Extracted information:
##############################

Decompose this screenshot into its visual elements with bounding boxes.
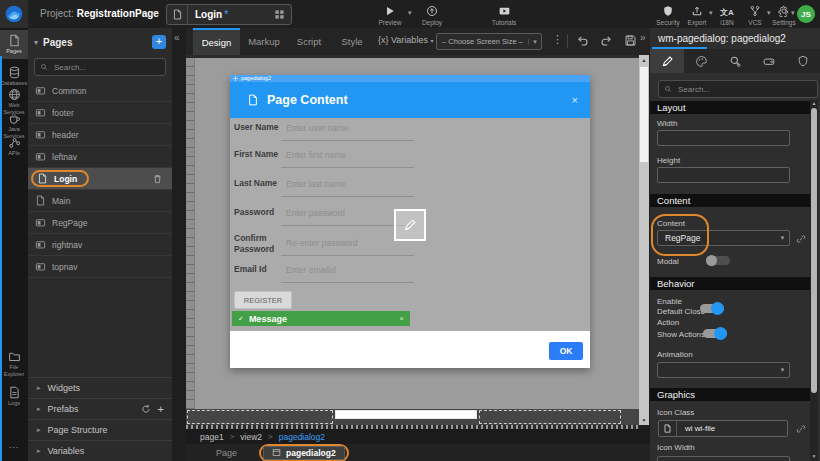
pages-search[interactable]	[34, 58, 166, 76]
dialog-close-icon[interactable]: ×	[572, 94, 578, 106]
widget-selection-tag[interactable]: pagedialog2	[230, 75, 590, 82]
preview-chevron-down-icon[interactable]: ▾	[408, 9, 412, 17]
save-button[interactable]	[624, 34, 637, 47]
i18n-button[interactable]: 文A i18N	[712, 4, 742, 27]
page-item-leftnav[interactable]: leftnav	[28, 146, 172, 168]
properties-search[interactable]	[658, 80, 818, 98]
tutorials-button[interactable]: Tutorials	[486, 4, 522, 27]
tab-device[interactable]	[752, 49, 786, 73]
page-item-header[interactable]: header	[28, 124, 172, 146]
settings-button[interactable]: Settings	[768, 4, 800, 27]
dropzone-left[interactable]	[187, 410, 333, 424]
sidebar-item-pages[interactable]: Pages	[0, 30, 28, 59]
breadcrumb-pagedialog2[interactable]: pagedialog2	[279, 432, 325, 442]
undo-button[interactable]	[576, 34, 589, 47]
page-item-topnav[interactable]: topnav	[28, 256, 172, 278]
caret-down-icon[interactable]: ▾	[34, 38, 38, 47]
bind-link-icon[interactable]	[796, 424, 806, 434]
dialog-header[interactable]: Page Content ×	[230, 82, 590, 118]
firstname-input[interactable]: Enter first name	[281, 149, 414, 168]
width-input[interactable]	[657, 130, 790, 146]
page-item-footer[interactable]: footer	[28, 102, 172, 124]
icon-width-input[interactable]	[657, 456, 790, 461]
section-layout: Layout	[650, 101, 812, 114]
sidebar-item-databases[interactable]: Databases	[0, 66, 28, 87]
gear-icon	[768, 4, 800, 17]
security-button[interactable]: Security	[652, 4, 684, 27]
section-variables[interactable]: ▸ Variables	[28, 440, 172, 461]
breadcrumb-page1[interactable]: page1	[200, 432, 224, 442]
height-input[interactable]	[657, 167, 790, 183]
close-action-toggle[interactable]	[700, 302, 724, 315]
modal-toggle[interactable]	[706, 254, 730, 267]
edit-widget-button[interactable]	[394, 209, 426, 241]
breadcrumb-view2[interactable]: view2	[240, 432, 262, 442]
variables-dropdown[interactable]: {x} Variables ▾	[378, 35, 433, 45]
wavemaker-logo[interactable]	[0, 0, 28, 28]
dropzone-center[interactable]	[335, 410, 477, 419]
delete-page-icon[interactable]	[152, 173, 163, 184]
canvas-vertical-scrollbar[interactable]: ▲ ▼	[639, 55, 649, 425]
pages-icon	[0, 34, 28, 47]
page-item-login-selected[interactable]: Login	[28, 168, 172, 190]
emailid-input[interactable]: Enter emailid	[281, 264, 414, 283]
expand-right-panel-icon[interactable]: »	[640, 32, 646, 43]
page-item-main[interactable]: Main	[28, 190, 172, 212]
scroll-down-icon[interactable]: ▼	[639, 417, 649, 423]
variables-fx-icon: {x}	[378, 35, 389, 45]
properties-search-input[interactable]	[676, 84, 812, 95]
scrollbar-thumb[interactable]	[811, 108, 817, 393]
page-tab-login[interactable]: Login *	[166, 4, 292, 25]
bind-link-icon[interactable]	[796, 234, 806, 244]
tab-styles[interactable]	[684, 49, 718, 73]
pages-search-input[interactable]	[52, 62, 160, 73]
sidebar-item-apis[interactable]: APIs	[0, 136, 28, 157]
collapse-left-panel-icon[interactable]: «	[174, 32, 180, 43]
page-item-regpage[interactable]: RegPage	[28, 212, 172, 234]
vcs-button[interactable]: VCS	[740, 4, 770, 27]
message-close-icon[interactable]: ×	[399, 314, 404, 323]
scroll-up-icon[interactable]: ▲	[810, 100, 818, 106]
sidebar-overflow[interactable]: ...	[0, 440, 28, 450]
section-prefabs[interactable]: ▸ Prefabs +	[28, 398, 172, 419]
scrollbar-thumb[interactable]	[640, 67, 648, 162]
redo-button[interactable]	[600, 34, 613, 47]
tab-security[interactable]	[786, 49, 820, 73]
sidebar-item-logs[interactable]: Logs	[0, 386, 28, 407]
tab-markup[interactable]: Markup	[242, 28, 286, 55]
show-actions-toggle[interactable]	[703, 327, 727, 340]
deploy-button[interactable]: Deploy	[414, 4, 450, 27]
dropzone-right[interactable]	[479, 410, 621, 424]
file-icon	[659, 421, 677, 436]
preview-button[interactable]: Preview	[372, 4, 408, 27]
sidebar-item-file-explorer[interactable]: File Explorer	[0, 350, 28, 377]
ok-button[interactable]: OK	[549, 342, 583, 360]
tab-style[interactable]: Style	[332, 28, 372, 55]
tab-design[interactable]: Design	[193, 28, 240, 55]
tab-properties[interactable]	[650, 49, 684, 73]
tab-script[interactable]: Script	[288, 28, 330, 55]
refresh-icon[interactable]	[141, 404, 151, 414]
tab-advanced-search[interactable]	[718, 49, 752, 73]
animation-select[interactable]: ▼	[657, 362, 790, 378]
section-widgets[interactable]: ▸ Widgets	[28, 377, 172, 398]
screen-size-select[interactable]: – Choose Screen Size – ▼	[436, 33, 542, 50]
page-item-common[interactable]: Common	[28, 80, 172, 102]
lastname-input[interactable]: Enter last name	[281, 178, 414, 197]
user-avatar[interactable]: JS	[797, 5, 815, 23]
page-switcher-grid-icon[interactable]	[274, 9, 285, 20]
register-button[interactable]: REGISTER	[234, 291, 292, 309]
page-item-rightnav[interactable]: rightnav	[28, 234, 172, 256]
add-page-button[interactable]: +	[152, 35, 166, 49]
export-button[interactable]: Export	[682, 4, 712, 27]
icon-class-field[interactable]: wi wi-file	[658, 420, 788, 437]
section-page-structure[interactable]: ▸ Page Structure	[28, 419, 172, 440]
scroll-up-icon[interactable]: ▲	[639, 57, 649, 63]
properties-scrollbar[interactable]: ▲ ▼	[810, 100, 818, 461]
settings-chevron-down-icon[interactable]: ▾	[791, 9, 795, 17]
pagedialog2-chip[interactable]: pagedialog2	[263, 446, 345, 460]
username-input[interactable]: Enter user name	[281, 122, 414, 141]
add-prefab-icon[interactable]: +	[158, 403, 164, 415]
more-options-icon[interactable]: ⋮	[552, 33, 563, 46]
scroll-down-icon[interactable]: ▼	[810, 453, 818, 459]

##############################

Assigned task:
What number of lines in the records hold the word "Login"? Reply with that number alone.

Response area:
2